The other hijackers were also eventually released. The two non-Jewish men in the group served the longest sentences, 14 and 15 years. Even after being freed, they were not permitted to leave the country until the collapse of the Soviet Union. Now they live in New York.
“I think for the Soviets, the fact that they were not Jewish was even more of a betrayal in Soviet eyes,” Zalmanson-Kuznetsov said.
For Zalmanson-Kuznetsov, making the film was so all-consuming that when she finally finished it, she realized that four years had gone by. Still, she is now planning to make a feature film about the hijacking to portray her parents’ memories more vividly than she was able to do in the documentary. She already has a vision for one such scene.

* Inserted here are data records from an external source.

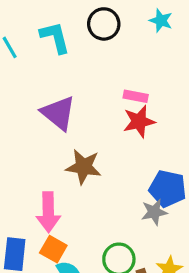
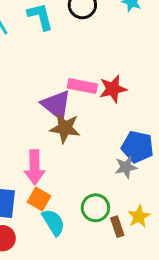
pink rectangle: (136, 96) -> (82, 86), moved, size x1.4
purple triangle: (58, 113) -> (56, 105), moved

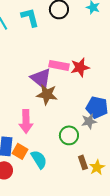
orange square: (39, 199) -> (20, 151), moved
green circle: (95, 208) -> (69, 135), moved
yellow star: (139, 216) -> (97, 167), moved

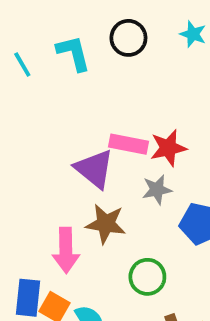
brown star: (47, 94) -> (106, 224), moved
gray star: (89, 121) -> (157, 190), moved

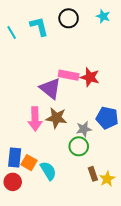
red star: (168, 148) -> (90, 77), turned 30
gray star: (157, 190) -> (84, 129), moved
pink arrow: (66, 250) -> (35, 119), moved

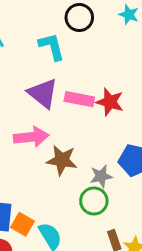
cyan L-shape: (39, 26) -> (52, 47), moved
purple triangle: (50, 88) -> (43, 93), moved
pink arrow: (35, 119) -> (31, 137), moved, turned -95

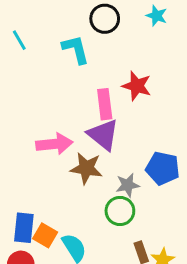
purple triangle: (43, 93) -> (103, 135), moved
pink rectangle: (79, 99) -> (105, 104), turned 72
red star: (110, 102) -> (137, 86), moved

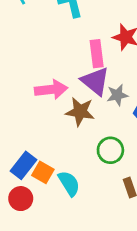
gray star: (128, 185) -> (117, 95), moved
blue rectangle: (24, 228) -> (23, 165), turned 32

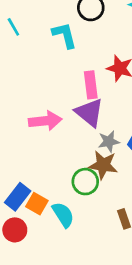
gray star: (117, 95) -> (109, 142), moved
brown star: (80, 112) -> (103, 165), moved
green circle: (110, 150) -> (85, 182), moved

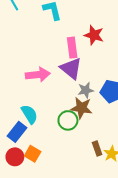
orange square: (37, 204) -> (33, 154), moved
cyan semicircle: (63, 215) -> (29, 114), moved

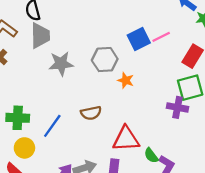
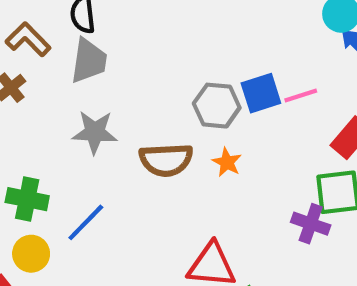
gray hexagon: (105, 60) -> (217, 106), moved
gray star: (61, 64) -> (95, 132), moved
brown semicircle: (91, 113) -> (166, 160), moved, size x1.4

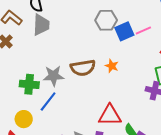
gray hexagon: (217, 106) -> (106, 20), moved
gray star: (95, 132) -> (53, 76), moved
green cross: (27, 199) -> (29, 84), moved

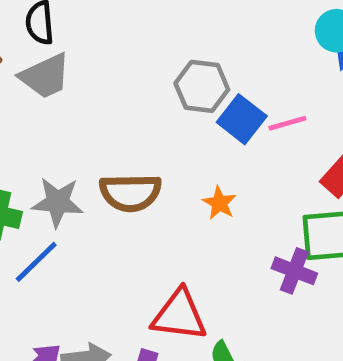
gray trapezoid: (41, 25) -> (45, 76), turned 55
blue square: (124, 31) -> (242, 119), turned -36
orange star: (112, 66) -> (219, 203), moved

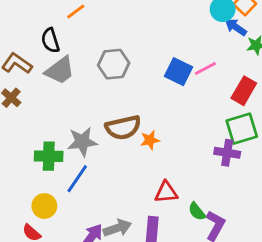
gray hexagon: (202, 86) -> (114, 64), moved
orange star: (219, 203) -> (150, 140), moved, turned -30
red triangle: (179, 315) -> (166, 192), size x0.7

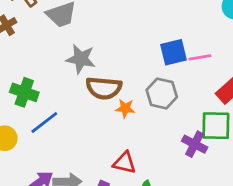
gray hexagon: (114, 64) -> (162, 93), moved
blue square: (178, 72) -> (173, 52), turned 32
gray star: (82, 142) -> (81, 59), moved

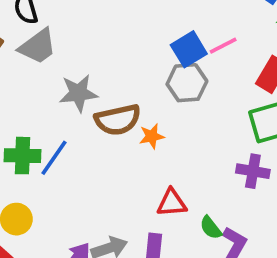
gray hexagon: (162, 93) -> (187, 83), moved
blue line: (44, 122) -> (54, 158), moved
purple cross: (195, 144) -> (253, 171), moved

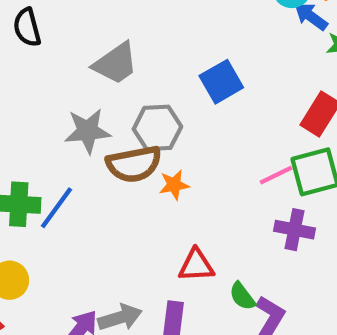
pink line: (223, 46) -> (276, 175), moved
gray trapezoid: (38, 47) -> (116, 63), moved
gray hexagon: (187, 83) -> (157, 128), moved

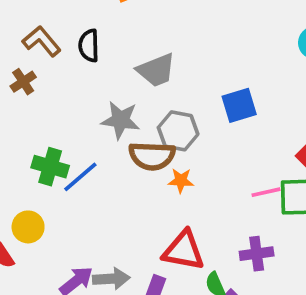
black semicircle: (27, 27) -> (89, 46), moved
purple cross: (295, 230) -> (257, 254), moved, turned -32
red triangle: (196, 265) -> (184, 251), size x1.4

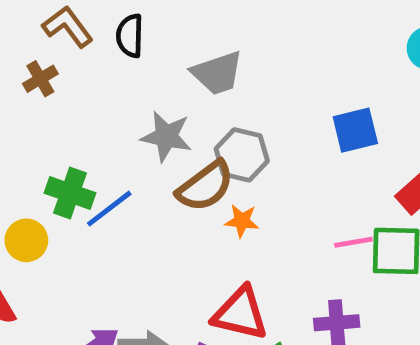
blue square: (239, 105) -> (355, 130), moved
brown semicircle: (152, 156) -> (205, 186), turned -42
yellow circle: (28, 227) -> (26, 240), moved

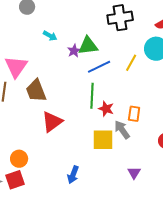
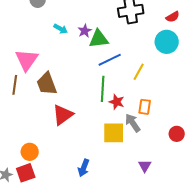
purple star: (74, 51) -> (85, 31), moved
yellow line: (131, 63) -> (139, 72), moved

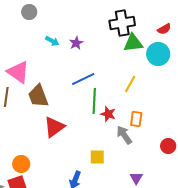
green triangle: (99, 39) -> (133, 43), moved
pink triangle: (27, 60) -> (18, 72), turned -30
blue line: (110, 60) -> (83, 79), moved
yellow square: (114, 133) -> (97, 157), moved, size x0.7

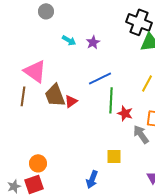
black cross: (122, 23) -> (139, 22), turned 30
red triangle: (54, 127) -> (71, 101), moved, size x0.6

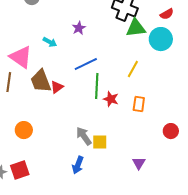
cyan arrow: (69, 40) -> (50, 42), moved
gray arrow: (141, 134) -> (84, 136), moved
orange circle: (38, 163) -> (24, 130), moved

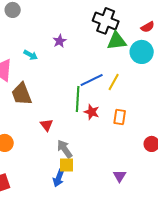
blue line: (86, 64) -> (92, 80), moved
red triangle: (57, 87) -> (47, 125), moved, turned -32
yellow square: (100, 142) -> (67, 165), moved

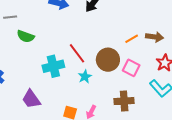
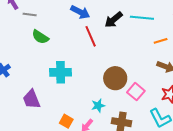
orange line: (132, 39) -> (161, 41), moved
red line: (77, 53) -> (91, 36), moved
cyan star: (85, 77) -> (98, 106), moved

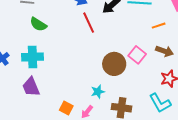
cyan cross: (61, 72) -> (33, 57), moved
pink square: (136, 92) -> (137, 55), moved

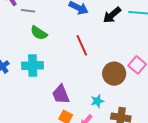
red line: (89, 23) -> (82, 45), moved
purple trapezoid: (31, 87) -> (61, 94), moved

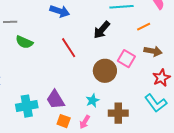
black arrow: (112, 15) -> (102, 30), moved
cyan cross: (33, 65) -> (27, 106), moved

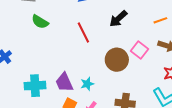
cyan star: (93, 100) -> (87, 84), moved

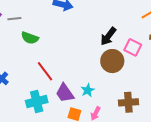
black arrow: (118, 19) -> (108, 36), moved
red line: (83, 33) -> (45, 71), moved

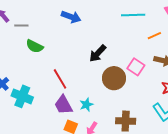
black arrow: (108, 36) -> (98, 53), moved
red line: (45, 71) -> (60, 79), moved
cyan cross: (37, 102) -> (22, 96), moved, turned 30

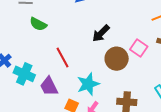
purple trapezoid: (63, 105) -> (49, 86), moved
cyan star: (86, 105) -> (88, 84), size x1.6

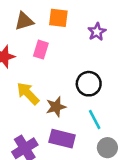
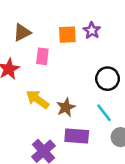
orange square: (58, 18) -> (67, 35), moved
black circle: (89, 84) -> (107, 79), moved

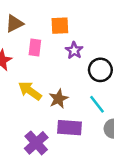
purple star: (92, 30) -> (74, 50), moved

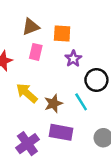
brown triangle: (14, 24) -> (31, 27), moved
cyan line: (97, 104) -> (81, 102), moved

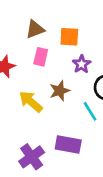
brown star: (53, 103) -> (60, 91), moved

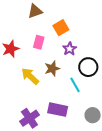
brown triangle: (35, 29) -> (35, 11), moved
orange square: (69, 37) -> (61, 28), turned -35

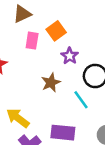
pink rectangle: (39, 42) -> (32, 41), moved
yellow arrow: (30, 76) -> (18, 118), moved

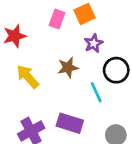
yellow arrow: (18, 118) -> (28, 77), moved

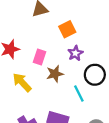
pink rectangle: (57, 19) -> (40, 57), moved

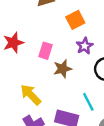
yellow arrow: (22, 82) -> (31, 95), moved
cyan line: (79, 94) -> (88, 102), moved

“My mother was released in her prison clothes on a Friday night. She was penniless, and all she had was a train ticket to Moscow the next day. She just wandered the streets in her prison clothes,” Zalmanson-Kuznetsov says.
The next day, she went to a clothing shop still wearing her prison clothes, and came out in a red dress.
“Operation Wedding” is filmed in Hebrew, Russian and English. Following its premiere at the Washington Jewish Film Festival in Washington, DC, on May 18, it will be screened again on May 20. Further screenings will take place at the Harrisburg Jewish Film Festival in Harrisburg, Pennsylvania, on May 24; at the Brooklyn Shorefront Y in New York on June 11; and at the St. Louis Jewish Film Festival in St. Louis, Missouri, on August 20.